The first  stage of the project will use Java threads to experiment with some of the concurrency control techniques we’ll cover during the first lectures in CS414.  You’ll get to implement and play with the algorithms that we prove things about in class.  However, since many people will be learning Java, this stage of the project is very unambitious.

The remainder of the semester uses Java to develop a larger system. .  I’m not sure yet what we’ll be doing this year, but I’m currently leaning towards a project we did very successfully a few years ago.  It involved implementing a so-called network file system, with a client interface for doing common file operations such as opening and reading or writing the file, and a server side that implements the file system as a whole, using a single large file to store all the files and directories that the user might see.  You get to design the disk representation of the file system, the caching and prefetching policies, and to instrument your solutions to ensure that performance is as good as possible.  Network file systems are a big part of modern computing environments, so this experience should give you a lot of insight into what real operating systems do and how they work. 

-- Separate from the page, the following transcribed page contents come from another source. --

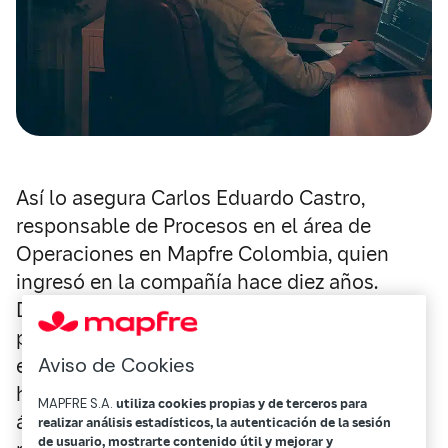
Así lo asegura Carlos Eduardo Castro,
responsable de Procesos en el área de
Operaciones en Mapfre Colombia, quien
ingresó en la compañía hace diez años.
Después de un año como parte del
programa de prácticas, pasó a desempeñar
Aviso de Cookies
el cargo de analista de procesos y, desde
hace cinco años, es parte de la dirección del
MAPFRE S.A.
utiliza cookies propias y de terceros para
área. Hoy charlamos con él sobre la
realizar análisis estadísticos, la autenticación de la sesión
de usuario, mostrarte contenido útil y mejorar y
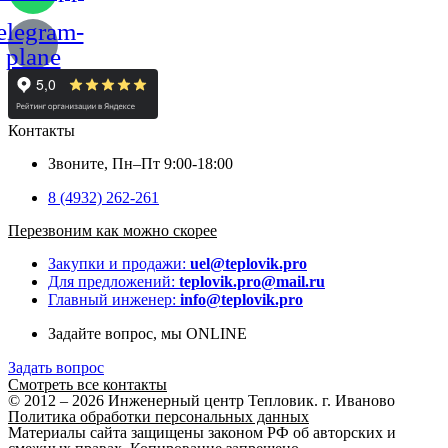
elegram-
plane
Контакты
Звоните, Пн–Пт 9:00-18:00
8 (4932) 262-261
Перезвоним как можно скорее
Закупки и продажи:
uel@teplovik.pro
Для предложений:
teplovik.pro@mail.ru
Главный инженер:
info@teplovik.pro
Задайте вопрос, мы ONLINE
Задать вопрос
Смотреть все контакты
© 2012 – 2026 Инженерный центр Тепловик. г. Иваново
Политика обработки персональных данных
Материалы сайта защищены законом РФ об авторских и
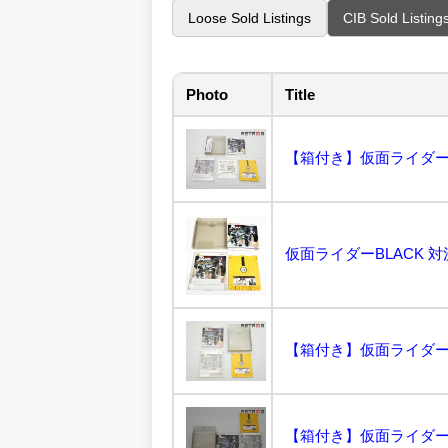
Loose Sold Listings
CIB Sold Listing
Photo
Title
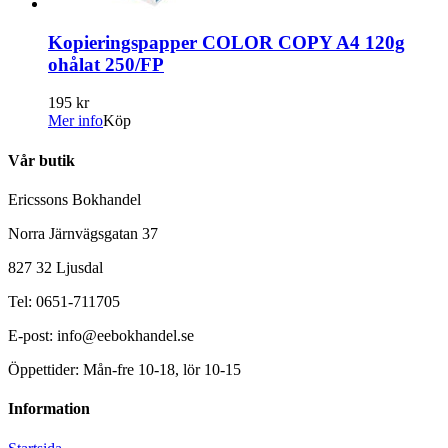
Kopieringspapper COLOR COPY A4 120g
ohålat 250/FP
195 kr
Mer info
Köp
Vår butik
Ericssons Bokhandel
Norra Järnvägsgatan 37
827 32 Ljusdal
Tel: 0651-711705
E-post: info@eebokhandel.se
Öppettider: Mån-fre 10-18, lör 10-15
Information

Once Professor Bhoedjang arrives and settles in, we’ll finalize the project plan and will make an announcement in class. 

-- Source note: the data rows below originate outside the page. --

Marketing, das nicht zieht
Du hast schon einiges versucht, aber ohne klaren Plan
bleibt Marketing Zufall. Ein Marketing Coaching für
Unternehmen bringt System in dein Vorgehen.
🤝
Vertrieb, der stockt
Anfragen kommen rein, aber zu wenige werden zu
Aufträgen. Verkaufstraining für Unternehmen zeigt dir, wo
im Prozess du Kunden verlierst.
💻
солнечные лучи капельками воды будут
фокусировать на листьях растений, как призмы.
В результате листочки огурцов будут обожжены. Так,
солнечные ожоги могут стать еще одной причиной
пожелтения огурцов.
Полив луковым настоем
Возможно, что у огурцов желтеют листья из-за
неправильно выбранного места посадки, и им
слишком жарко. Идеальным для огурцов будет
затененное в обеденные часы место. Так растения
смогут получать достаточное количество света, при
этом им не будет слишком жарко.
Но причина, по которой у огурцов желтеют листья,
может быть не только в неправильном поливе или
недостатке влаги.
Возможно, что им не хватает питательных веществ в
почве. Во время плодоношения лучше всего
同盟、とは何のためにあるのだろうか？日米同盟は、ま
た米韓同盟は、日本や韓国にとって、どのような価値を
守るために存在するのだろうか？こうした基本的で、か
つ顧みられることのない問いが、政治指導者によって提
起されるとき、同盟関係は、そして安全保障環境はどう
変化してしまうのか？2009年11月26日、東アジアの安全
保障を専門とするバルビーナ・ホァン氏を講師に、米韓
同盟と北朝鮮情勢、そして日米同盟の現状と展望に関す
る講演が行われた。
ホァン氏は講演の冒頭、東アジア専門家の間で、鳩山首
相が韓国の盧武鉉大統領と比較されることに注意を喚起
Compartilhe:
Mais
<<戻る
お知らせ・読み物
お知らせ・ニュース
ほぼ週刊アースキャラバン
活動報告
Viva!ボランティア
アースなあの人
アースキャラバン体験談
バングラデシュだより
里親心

CS415 takes time, which is why we offer it as a separate 2-credit course. The course meets once per week, on Monday at 3:35 in Thurston 205, but most of the time associated with it will be spent in front of PC's in our Intel CSUG lab (Upson 313), coding your solutions and testing them.

Students who enroll in CS415 gain a direct exposure to the sorts of core issues that arise when working with contemporary operating systems.  This experience is relevant to many other settings.  Moreover, students who have had the experience of building a moderately large software system in a structured, supervised manner often find it much easier to structure other large software projects and to debug large systems in a step-by-step manner later. 

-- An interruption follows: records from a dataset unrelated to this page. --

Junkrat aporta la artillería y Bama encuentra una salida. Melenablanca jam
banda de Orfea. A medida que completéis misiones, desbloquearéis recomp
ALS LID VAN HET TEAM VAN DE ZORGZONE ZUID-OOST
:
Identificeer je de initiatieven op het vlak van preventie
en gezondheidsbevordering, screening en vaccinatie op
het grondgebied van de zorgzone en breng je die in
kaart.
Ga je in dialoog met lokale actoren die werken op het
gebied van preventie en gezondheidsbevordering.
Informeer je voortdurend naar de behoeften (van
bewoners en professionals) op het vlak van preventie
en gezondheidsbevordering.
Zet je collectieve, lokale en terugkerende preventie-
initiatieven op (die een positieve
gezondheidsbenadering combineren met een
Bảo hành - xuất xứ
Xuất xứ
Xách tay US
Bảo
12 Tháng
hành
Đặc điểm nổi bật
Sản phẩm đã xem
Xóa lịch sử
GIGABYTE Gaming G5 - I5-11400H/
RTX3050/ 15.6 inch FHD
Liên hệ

All of your work, in both CS414 and CS415, is expected to be done individually.  We won’t have any programming “teams” this year, and although you are welcome to talk to friends, your work must be your own.  Sharing of code is strictly forbidden.

CS414 Text:  Silbershatz, and Galvin: Operating Systems Concepts (5th Edition)

Prerequisites

CS414 requires some general knowledge of simple programming techniques and data structures.  Normally, you get this in CS410, which is a pre-requisite or co-requisite to the course.  It also requires a good understanding of computer architecture at the level of CS314: assembler language, subroutine calls and argument passing, registers, memory caches, virtual memory hardware, interrupts and processor priority, kernel-user mode, DMA transfers, device interfaces.  We won't cover this material and we will refer to it.

Teaching Assistants

CS414 and 415 have 4 TA's this fall:  Fabio Pellacini, Rie Ando, Matthew Harris and Ioannis Vetsikas, as well as two additional MEng TA’s.  We haven’t worked out the exact responsibilities for the different TA’s yet but all of them will have office hours, and we’ll provide details in a handout soon.

Prelims and Exams

There will be two in-class CS414 prelims and a final.  Because the University scheduled the final very late (Dec. 16), we’ll have it in class on the last day of classes instead.  The three exams count equally towards your grade.  There will also be a few homework asssignments; homeworks count for between 15% and 25% of your grade (the exact curve won’t be decided until later in the semester).  CS415 is graded entirely on the basis of the projects.